Big-Bee-Network / imageseq

tracks and packages images sequences from Big Bee specimen
Creative Commons Zero v1.0 Universal
0 stars 0 forks source link

not a valid identifier error #1

Closed seltmann closed 1 year ago

seltmann commented 1 year ago

@jhpoelen Preston is installed. For this catalog number, getting an error of not a valid identifier.

sh create-imageseq.sh "UCSB-IZC00046805" "https://library.big-bee.net/portal/content/dwca/UCSB-IZC_DwC-A.zip"

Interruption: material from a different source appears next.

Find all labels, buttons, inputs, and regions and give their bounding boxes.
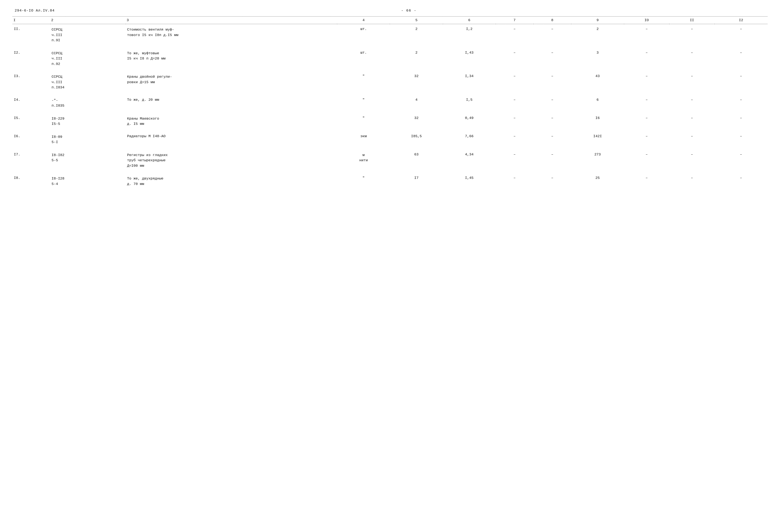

jhpoelen commented 1 year ago

@seltmann thanks for your message.

What version of jq do you have installed?

jhpoelen commented 1 year ago

On running:

bash create-imageseq.sh "UCSB-IZC00046805" "https://library.big-bee.net/portal/content/dwca/UCSB-IZC_DwC-A.zip" &> imageseq-UCSB-IZC00046805.log

I got attached logs as a result.

imageseq-UCSB-IZC00046805.log.txt

jhpoelen commented 1 year ago

also, on selecting the first media record for

preston ls | preston dwc-stream | grep "UCSB-IZC00046805" | grep media | head -n1 | jq .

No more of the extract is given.